What happens usually in open source is that copyright is retained by each author, so the definition in Lean of perfectoid spaces is owned by its authors. For something like Lean code to "never be owned by anyone", the only way I know would be to set up an organization to which all copyright is assigned, like the FSF does with GNU project contributions. Is this what is done currently?

Johan Commelin (Jul 01 2020 at 18:52):

I am far from an expert, but I think Kevin meant that this code can not be put behind a paywall.

Jalex Stark (Jul 01 2020 at 18:52):

"own" is a weird word

Johan Commelin (Jul 01 2020 at 18:53):

Personally, I don't care about copyrights... people can do whatever they want with the code I write.

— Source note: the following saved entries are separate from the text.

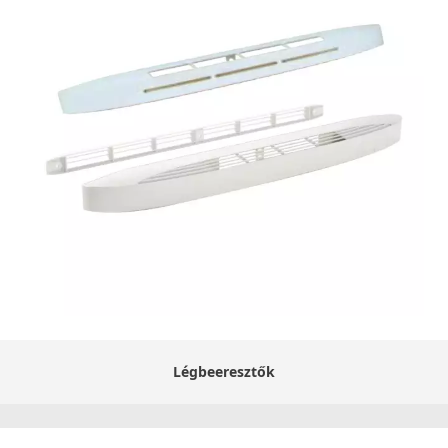
Légbeeresztők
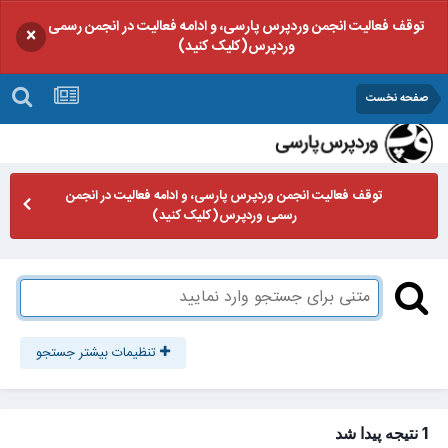
توقف فعالیت انجمن وردپرس پارسی، و ادامه فعالیت در انجمن رسمی
×
وردپرس(کلیک کنید)
صفحه نخست
توقف فعالیت انجمن وردپرس پارسی، و ادامه فعالیت در انجمن
رسمی وردپرس(کلیک کنید)
تنظیمات بیشتر جستجو
1 نتیجه پیدا شد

Simon Hudon (Jul 01 2020 at 18:53):

I believe the authors still retain the ownership in the case of mathlib

Johan Commelin (Jul 01 2020 at 18:53):

If they want to claim that they wrote the code... I don't care.

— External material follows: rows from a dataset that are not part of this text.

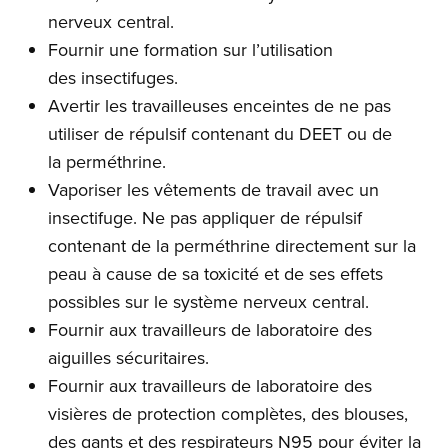
nerveux central.
Fournir une formation sur l’utilisation
des insectifuges.
Avertir les travailleuses enceintes de ne pas
utiliser de répulsif contenant du DEET ou de
la perméthrine.
Vaporiser les vêtements de travail avec un
insectifuge. Ne pas appliquer de répulsif
contenant de la perméthrine directement sur la
peau à cause de sa toxicité et de ses effets
possibles sur le système nerveux central.
Fournir aux travailleurs de laboratoire des
aiguilles sécuritaires.
Fournir aux travailleurs de laboratoire des
visières de protection complètes, des blouses,
des gants et des respirateurs N95 pour éviter la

Jalex Stark (Jul 01 2020 at 18:53):

does ownership mean that they can later unpublish it?

Johan Commelin (Jul 01 2020 at 18:54):

But you are asking about mathlib, not about my opinion. Currently I think all mathlib files (with nontrivial content) have a copyright header that mentions the Apache License.

Karl Palmskog (Jul 01 2020 at 18:54):

Johan Commelin said:

I am far from an expert, but I think Kevin meant that this code can not be put behind a paywall.

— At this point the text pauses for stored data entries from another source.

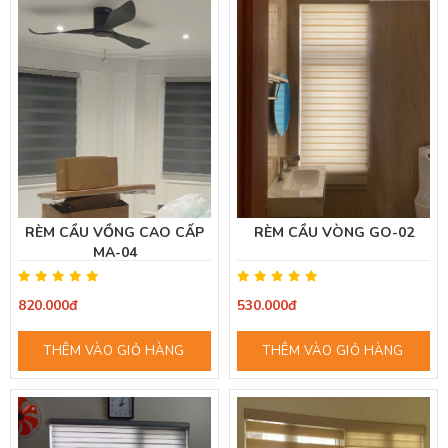
RÈM CẦU VỒNG CAO CẤP
RÈM CẦU VÒNG GO-02
MA-04
820.000đ
530.000đ
THÊM VÀO GIỎ HÀNG
THÊM VÀO GIỎ HÀNG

The Apache-2.0 license absolutely permits putting copies of code behind a paywall. But I guess you mean something like: "the Lean community will endeavor to always provide this code for download for free"

Karl Palmskog (Jul 01 2020 at 18:55):

Jalex Stark said:

does ownership mean that they can later unpublish it?

Most license dedications can't be revoked. However, they could also license it under other licenses, such as proprietary ones.

Johan Commelin (Jul 01 2020 at 18:55):

Well, our repo is not behind a paywall, and organisations cannot force us to take it down. So the perfectoid repo should in principal always stay around. Free to read for everyone with an internet connection.

Jalex Stark (Jul 01 2020 at 18:56):

so i guess there's a question of whether we can make the legal reality match up better with our interpretation

Simon Hudon (Jul 01 2020 at 18:56):

The other variable @Johan Commelin is for us to not lose interest and abandon the website or delete the account

Jalex Stark (Jul 01 2020 at 18:57):

and karl is suggesting this social technology of forming an org with a mandate to keep providing this code for free

Johan Commelin (Jul 01 2020 at 18:57):

Yup, agreed. Hence the "in principal" (@Simon Hudon)

Karl Palmskog (Jul 01 2020 at 18:57):

Johan Commelin said:

Well, our repo is not behind a paywall, and organisations cannot force us to take it down. So the perfectoid repo should in principal always stay around. Free to read for everyone with an internet connection.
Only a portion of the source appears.